Mardi Gras at Home: Beads, King Cake, Muffulettas, and Hurricanes
King Cake is a Mardi Gras tradition.
Robert Fresh Market
Happy Fat Tuesday! This is the day when good Christians stuff themselves with booze, food, and show their boobs in exchange for beads in a last-ditch effort to get in as much partying as they can before Lent. Thankfully, like Christmas, everyone can enjoy a good Mardi Gras celebration.
Sure there are some great places to party, but sometimes you just wanna stay home. We'll tell you everything you need to celebrate Mardi Gras at home.
The Hurricane is the unofficial "official" drink of New Orleans.
Invented by bar owner Pat O'Brien, the Hurricane is a blend of light and
dark rum, fruit juice, and Amaretto. Usually when served in bars, it
looks and tastes like boozy Kool-Aid. This recipe recreates what the
famous New Orleans barkeep had in mind all those years ago.
1 oz. dark rum
1 oz. light rum
1 oz. Amaretto
2 oz. fresh orange juice
2 oz. unsweetened pineapple juice
Dash of Grenadine
Teaspoon fresh lime juice
Combine ingredients into shaker filled with ice. Strain and pour into
tall Collins or Hurricane glass filled with ice. Garnish with cherry and
Muffuletta (or Muffaletta)
The sandwich of New Orleans, traditionally a giant sesame seeded roll
filled with salami, ham, provolone, Swiss, and oily, salty olive salad
(which is basically what makes it great). Make your own by over
stuffing a seeded roll with the above mentioned meats and cheeses. Make
your own olive salad by tossing green pimento olives and olive oil into
a food processor and chopping for 30 seconds.

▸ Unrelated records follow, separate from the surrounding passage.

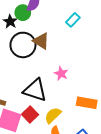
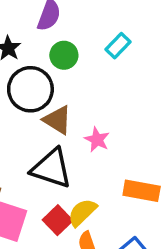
green circle: (23, 13) -> (64, 55), moved
brown triangle: (41, 41) -> (58, 120), moved
red square: (30, 115) -> (58, 220), moved

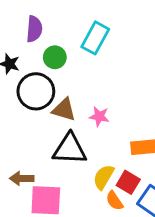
cyan rectangle: (118, 46) -> (95, 38), size x1.5
red square: (58, 220) -> (128, 182), moved

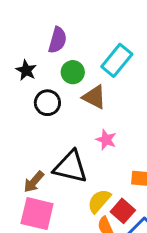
black circle: (36, 91) -> (47, 103), size x0.7
brown triangle: (64, 110) -> (94, 97), moved
brown arrow: (22, 178) -> (34, 182), moved, turned -60

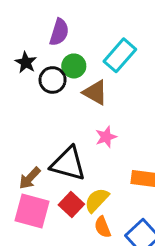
black circle: (47, 103) -> (53, 80), moved
pink star: (106, 140) -> (106, 137), turned 30
red square: (123, 211) -> (71, 205), moved

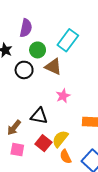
black circle: (53, 80) -> (24, 70), moved
black triangle: (68, 164) -> (39, 116), size x0.7
pink square: (32, 211) -> (17, 150), size x0.6

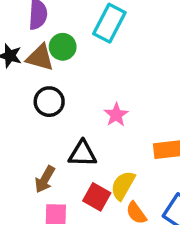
brown triangle: (53, 67) -> (40, 58), moved
black circle: (24, 70) -> (49, 102), moved

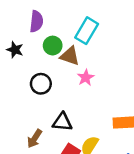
brown triangle: (40, 58) -> (70, 56), moved
pink star: (116, 115) -> (86, 78), moved

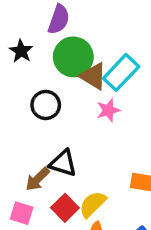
cyan rectangle: (87, 31) -> (121, 72), moved
green circle: (53, 46) -> (73, 57), size x1.5
brown arrow: (35, 139) -> (37, 179), moved

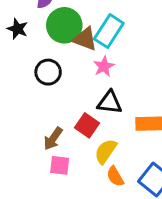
black triangle: (63, 163) -> (110, 102), moved
red square: (65, 208) -> (87, 125), moved
pink square: (22, 213) -> (60, 165), moved

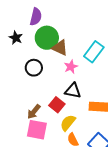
cyan rectangle: (109, 31) -> (94, 52), moved
pink square: (60, 165) -> (37, 130), size x1.5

Muffuletta in Coconut Creek sells authentic New Orleans muffulettas.
Choose the traditional or custom make your own with your choice of deli
meats. A half ($8) serves one person, a full ($15) serves two. Pick a few up to go on your way home tonight -- they're open until 9:30 p.m.
King Cake is basically a round cinnamon danish ring, topped with icing
and purple, gold, and green colored sugar. Other flavors are available
at New Orleans bakeries, where King Cake is an industry unto itself.

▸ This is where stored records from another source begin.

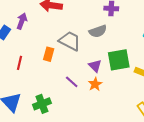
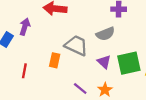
purple triangle: (95, 66) -> (104, 62), moved

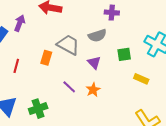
green square: (129, 63) -> (124, 54), moved, size x0.6

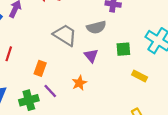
orange rectangle: (46, 58) -> (40, 68), moved
purple line: (69, 87) -> (50, 91), moved
orange star: (93, 90) -> (79, 83), moved

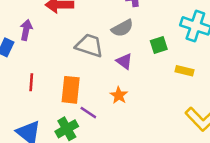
orange rectangle: (40, 68) -> (71, 90), size x1.5

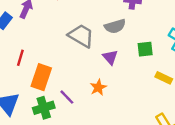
orange rectangle: (71, 90) -> (41, 77), moved

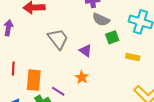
gray semicircle: (115, 26) -> (101, 20), moved, turned 54
gray trapezoid: (81, 36) -> (58, 39), turned 35

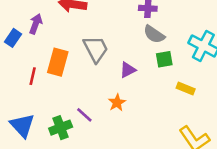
purple triangle: (86, 51) -> (128, 70), turned 48
orange rectangle: (34, 80) -> (58, 62), moved

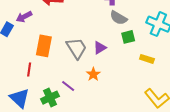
purple arrow: (36, 24) -> (24, 17), turned -133
gray trapezoid: (96, 49) -> (76, 48), moved
red line: (33, 76) -> (29, 70), moved

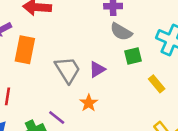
orange rectangle: (44, 46) -> (25, 50), moved
yellow rectangle: (147, 59) -> (157, 84), turned 32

The colors on the cake are a Mardi Gras tradition and have specific
meanings - purple for justice, green for faith and gold for power. Watch
out for the baby baked inside each King Cake. A small plastic baby is
hidden inside each cake. The person who gets the baby is said to have a
year of good luck. They also have to pay for next year's cake. Pick up a
King Cake at Publix ($9.99), Whole Foods ($12.99) or Fresh Market ($12.99).
It's not Mardi Gras without beads. Party City has a large assortment of
them. And remember -- you have to work for your beads (usually by
flashing someone). So don't just give them away.